Of course, homes change through the years, both in atmosphere and decor. “The interior is slightly cold and stiff,” George Feifer wrote in 1977, “as if taken too directly from magazine pages. The exaggerated neatness persists despite an eclectic little library of books and a startlingly good collection of paintings, including works by Max Ernst, Jacob Epstein, Joan Miro, Andre Masson and other illustrious artists. The Kandinsky oil that has pride of place would be featured in most museums.”
George Feifer described a more relaxed feel to Lo Scoglietto’s exterior and surroundings: “Set on a private promontory almost surrounded by sea wall, the storybook villa is pink and white. The Niven principality has cedar trees, cypress trees, pine trees, and 2000 year old olive trees once recorded in a Roman assessment of local wealth. The derelict rotunda was restored after Niven bought the property. His wife’s charming beach house was added later.”

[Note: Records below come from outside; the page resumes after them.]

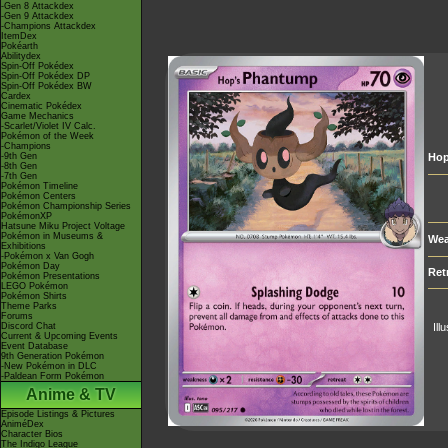
-Gen 8 Attackdex
-Gen 9 Attackdex
-Champions Attackdex
ItemDex
Pokéarth
Abilitydex
Spin-Off Pokédex
Spin-Off Pokédex DP
Spin-Off Pokédex BW
Cardex
Cinematic Pokédex
Game Mechanics
-Scarlet/Violet IV Calc.
Pokémon of the Week
-Champions
-9th Gen
Hop
-8th Gen
-7th Gen
Pokémon Timeline
Pokémon Centers
Pokémon Championship Series
PokémonXP
Hatsune Miku Project Voltage
Pokémon in Museums &
Wea
Exhibitions
-Pokémon x Van Gogh
Pokémon Day
Ret
Pokémon Presentations
LEGO Pokémon
Pokémon Shirts
Theme Parks
Forums
Discord Chat
Ill
Current & Upcoming Events
Event Database
9th Generation Pokémon
-New Pokémon in DLC
-Paldean Form Pokémon
Anime & TV
Episode Listings & Pictures
AniméDex
Character Bios
The Indigo League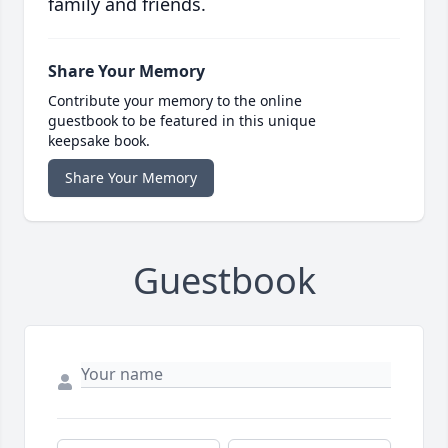
family and friends.
Share Your Memory
Contribute your memory to the online
guestbook to be featured in this unique
keepsake book.
Share Your Memory
Guestbook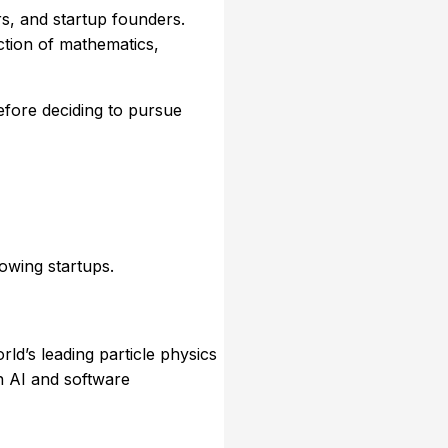
s, and startup founders.
ction of mathematics,
efore deciding to pursue
owing startups.
orld’s leading particle physics
n AI and software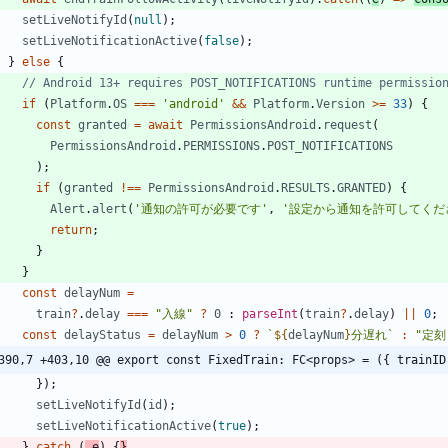
setLiveNotifyId
(
null
)
;
setLiveNotificationActive
(
false
)
;
}
else
{
if
(
Platform
.
OS
===
'android'
&&
Platform
.
Version
>=
33
)
{
const
granted
=
await
PermissionsAndroid
.
request
(
PermissionsAndroid
.
PERMISSIONS
.
POST_NOTIFICATIONS
)
;
if
(
granted
!==
PermissionsAndroid
.
RESULTS
.
GRANTED
)
{
Alert
.
alert
(
'通知の許可が必要です'
,
'設定から通知を許可してくだ
return
;
}
}
const
delayNum
=
train
?
.
delay
===
"入線"
?
0
 : 
parseInt
(
train
?
.
delay
)
||
0
;
const
delayStatus
=
delayNum
>
0
?
`
${
delayNum
}
分遅れ
`
:
"定刻
390,7 +403,10 @@ export const FixedTrain: FC<props> = ({ trainID
}
)
;
setLiveNotifyId
(
id
)
;
setLiveNotificationActive
(
true
)
;
}
catch
(
_e
)
{
}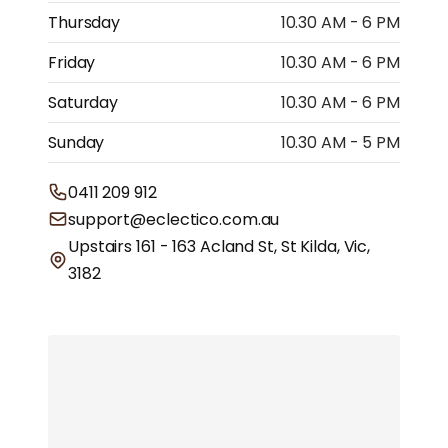
Thursday
10.30 AM - 6 PM
Friday
10.30 AM - 6 PM
Saturday
10.30 AM - 6 PM
Sunday
10.30 AM - 5 PM
0411 209 912
support@eclectico.com.au
Upstairs 161 - 163 Acland St, St Kilda, Vic,
3182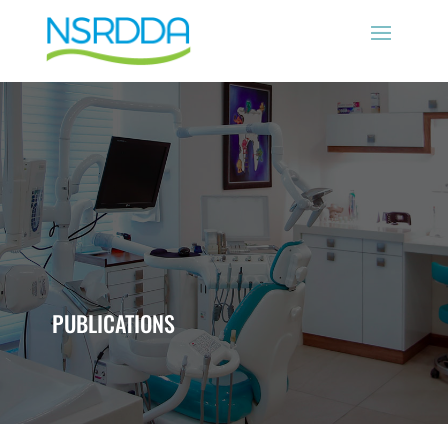
PUBLICATIONS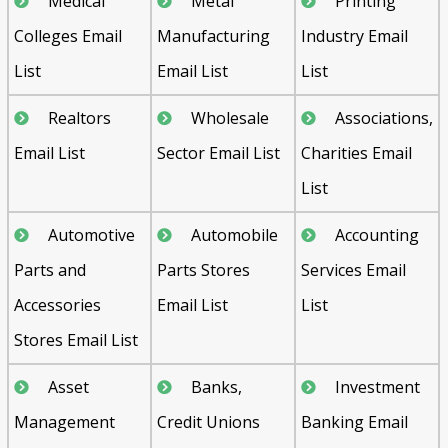
Medical
Metal
Printing
Colleges Email
Manufacturing
Industry Email
List
Email List
List
Realtors
Wholesale
Associations,
Email List
Sector Email List
Charities Email
List
Automotive
Automobile
Accounting
Parts and
Parts Stores
Services Email
Accessories
Email List
List
Stores Email List
Asset
Banks,
Investment
Management
Credit Unions
Banking Email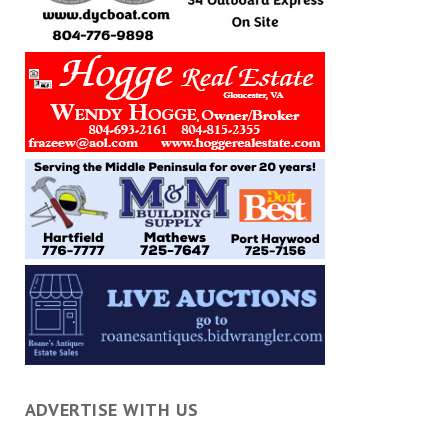
ADVERTISE WITH US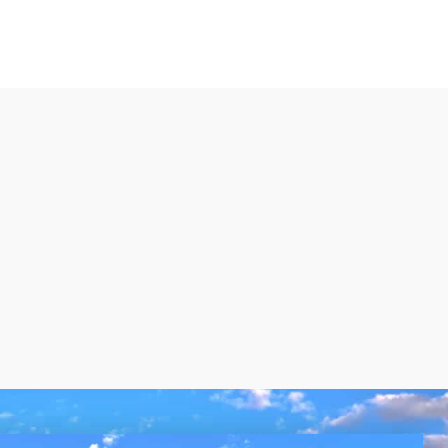
VIEW MORE LISTINGS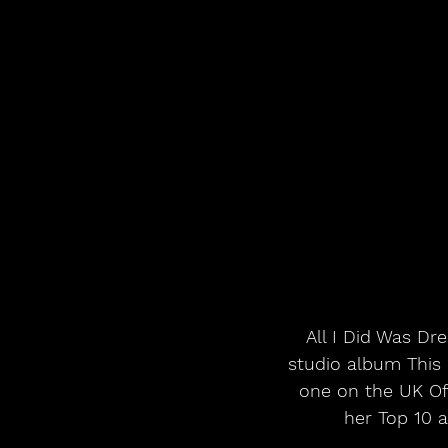
All I Did Was Dr
studio album This
one on the UK Of
her Top 10 a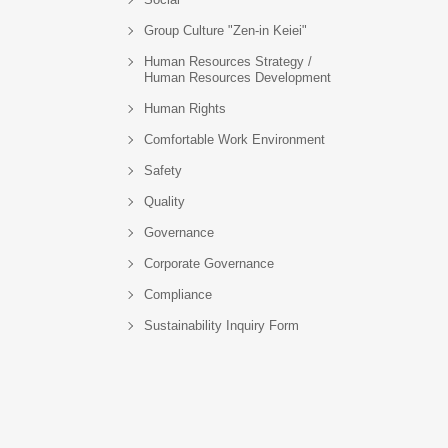
Group Culture "Zen-in Keiei"
Human Resources Strategy /
Human Resources Development
Human Rights
Comfortable Work Environment
Safety
Quality
Governance
Corporate Governance
Compliance
Sustainability Inquiry Form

“People who come to visit us nowadays at Lo Scoglietto would not recognise it from the place we took over,” Hjördis told Woman magazine in 1964. “Then it was like a jungle. The trees were overgrown and the ground beneath them was dark and soggy. The turf was full of holes and there was more moss than grass.”
“In our garden are the oldest olive trees on the coast. Two of them were growing before Christ was born. The fig trees down by the private harbour are watered by fresh springs from which, it is said, Greek sailors in olden times replenished their casks.”
“Both house and garden are now very much to our liking. With the trees properly trimmed, the new lawn runs down to a large kidney-shaped swimming pool.”
“Next to the pool is a stone-pillared enclosure built on classical lines like a Greek monument and underneath it are dressing rooms with our bathing costumes and towels and plenty of spare ones for visitors. Beyond the swimming pool, looking out over the Mediterranean, stands a bronze bust of me on a stone pedestal.”
The gardens were very much Hjördis’ domain, with flowers ruling over produce. One of David’s visitors wrote that: “I admired some flowers and he said ‘Yes, but I adore growing vegetables. Broad beans and things. But Hjördis won’t let me.'”
Whether David wished to sow fruit, veg, or wild oats at Lo Scoglietto, opportunity presented itself relentlessly in 1962.